## Required work
Look through the records below for the line with "Оставьте Ваши замечания, предложения, мнения!" and the line with "Юрий Зубакин (205, 1055)", then return those lines and all lines between, exactly.

======== Given data

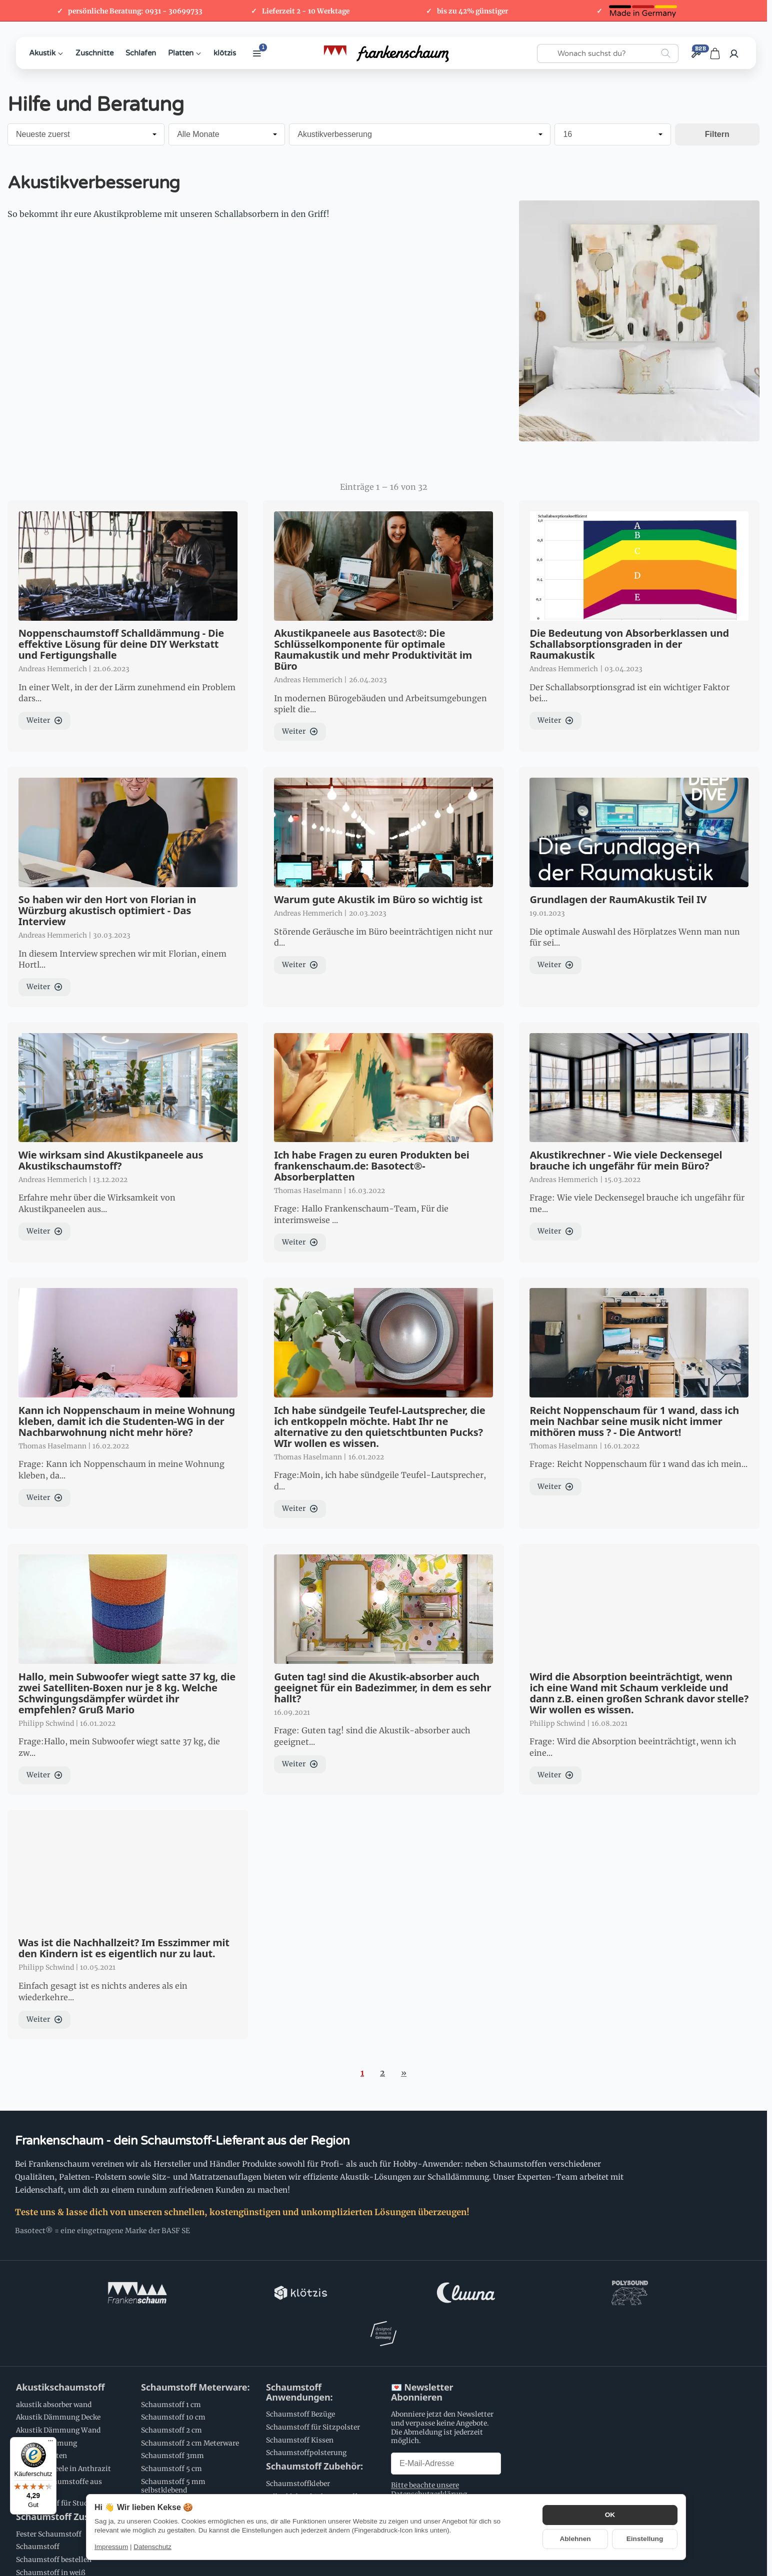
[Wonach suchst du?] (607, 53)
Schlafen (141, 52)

================
======== Given data

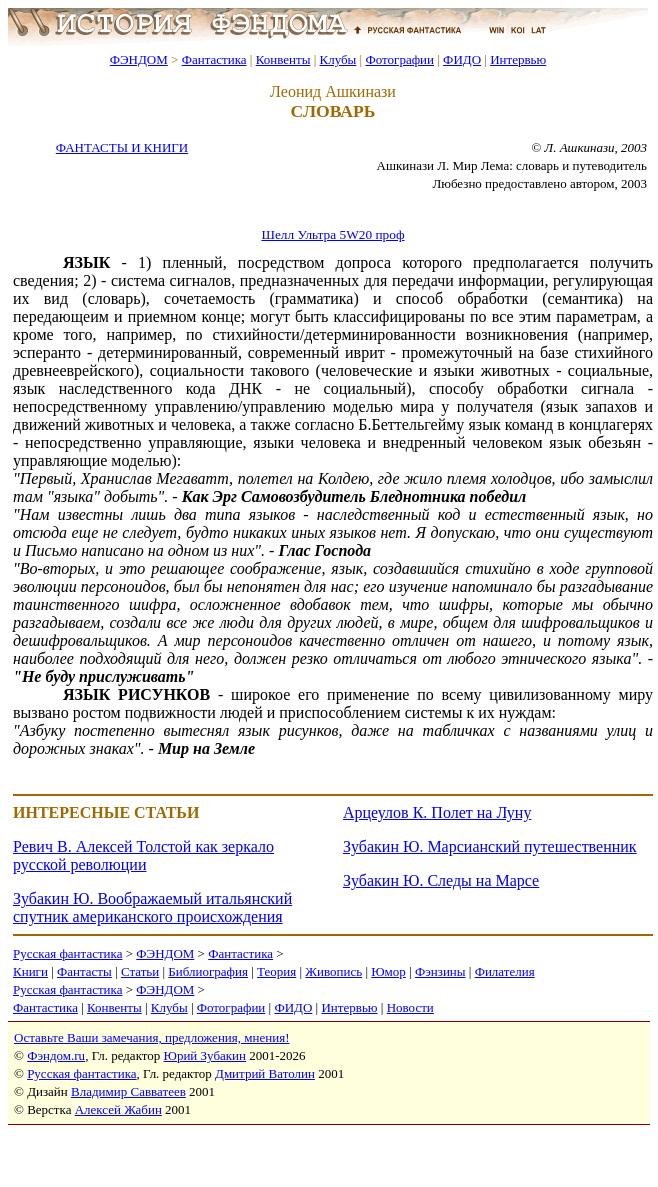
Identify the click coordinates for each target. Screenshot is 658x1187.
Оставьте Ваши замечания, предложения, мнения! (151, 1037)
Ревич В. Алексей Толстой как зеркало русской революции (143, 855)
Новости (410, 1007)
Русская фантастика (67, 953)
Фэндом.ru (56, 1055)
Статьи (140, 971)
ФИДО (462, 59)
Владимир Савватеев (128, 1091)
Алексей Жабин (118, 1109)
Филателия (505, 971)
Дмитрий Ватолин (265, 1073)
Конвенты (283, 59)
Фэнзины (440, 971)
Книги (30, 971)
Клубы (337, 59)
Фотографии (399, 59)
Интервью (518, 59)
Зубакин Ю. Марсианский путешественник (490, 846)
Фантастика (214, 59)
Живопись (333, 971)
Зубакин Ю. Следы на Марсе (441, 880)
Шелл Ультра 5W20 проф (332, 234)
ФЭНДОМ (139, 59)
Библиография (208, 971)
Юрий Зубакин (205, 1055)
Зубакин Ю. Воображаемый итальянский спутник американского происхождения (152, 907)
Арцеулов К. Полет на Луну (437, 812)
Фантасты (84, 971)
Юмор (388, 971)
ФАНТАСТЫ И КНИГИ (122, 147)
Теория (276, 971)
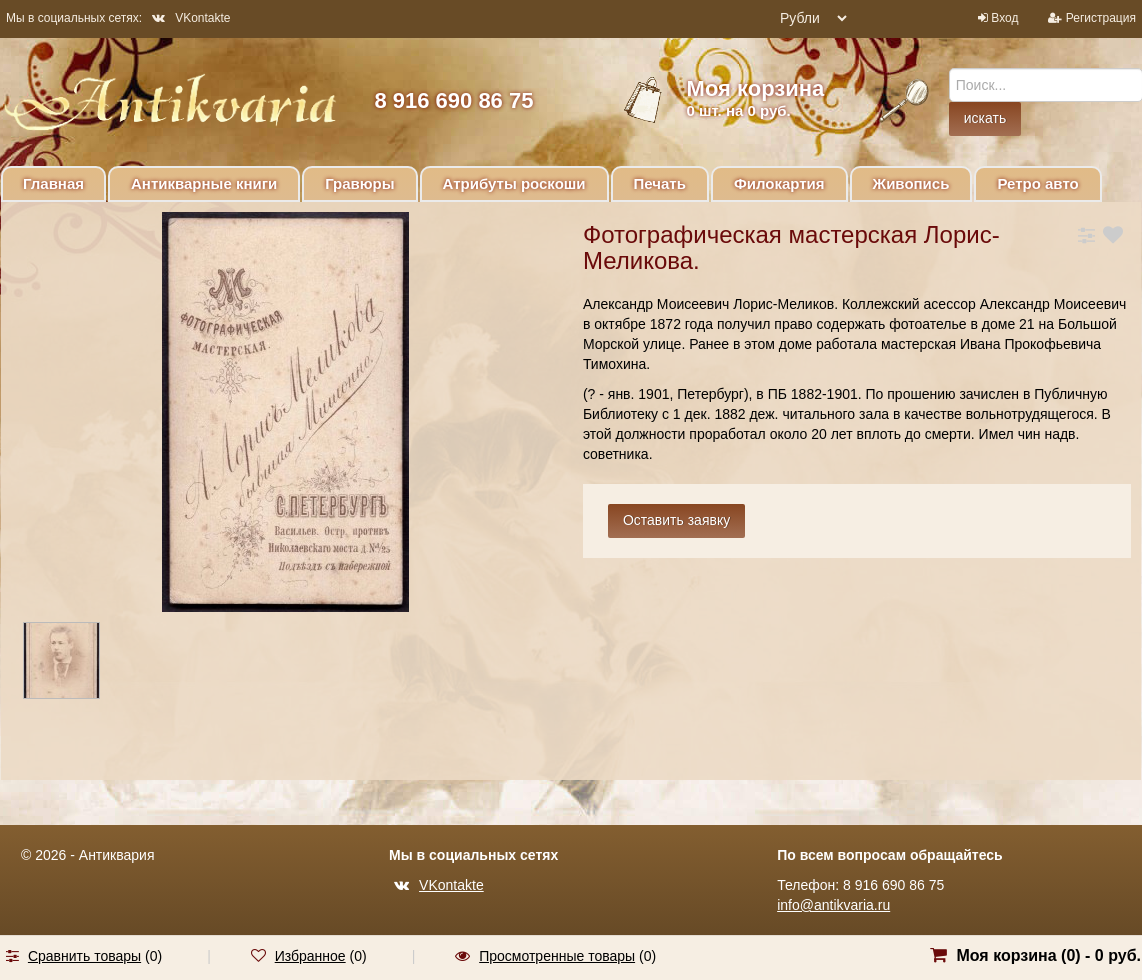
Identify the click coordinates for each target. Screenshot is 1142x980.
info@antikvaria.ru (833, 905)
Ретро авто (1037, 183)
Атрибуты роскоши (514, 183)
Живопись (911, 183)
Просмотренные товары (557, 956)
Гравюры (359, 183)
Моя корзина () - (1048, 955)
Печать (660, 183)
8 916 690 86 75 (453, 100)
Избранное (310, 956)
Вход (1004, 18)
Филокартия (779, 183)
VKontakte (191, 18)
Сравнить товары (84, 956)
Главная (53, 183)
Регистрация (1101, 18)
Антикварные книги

================

## Exercise response
Оставьте Ваши замечания, предложения, мнения! (151, 1037)
Ревич В. Алексей Толстой как зеркало русской революции (143, 855)
Новости (410, 1007)
Русская фантастика (67, 953)
Фэндом.ru (56, 1055)
Статьи (140, 971)
ФИДО (462, 59)
Владимир Савватеев (128, 1091)
Алексей Жабин (118, 1109)
Филателия (505, 971)
Дмитрий Ватолин (265, 1073)
Конвенты (283, 59)
Фэнзины (440, 971)
Книги (30, 971)
Клубы (337, 59)
Фотографии (399, 59)
Интервью (518, 59)
Зубакин Ю. Марсианский путешественник (490, 846)
Фантастика (214, 59)
Живопись (333, 971)
Зубакин Ю. Следы на Марсе (441, 880)
Шелл Ультра 5W20 проф (332, 234)
ФЭНДОМ (139, 59)
Библиография (208, 971)
Юрий Зубакин (205, 1055)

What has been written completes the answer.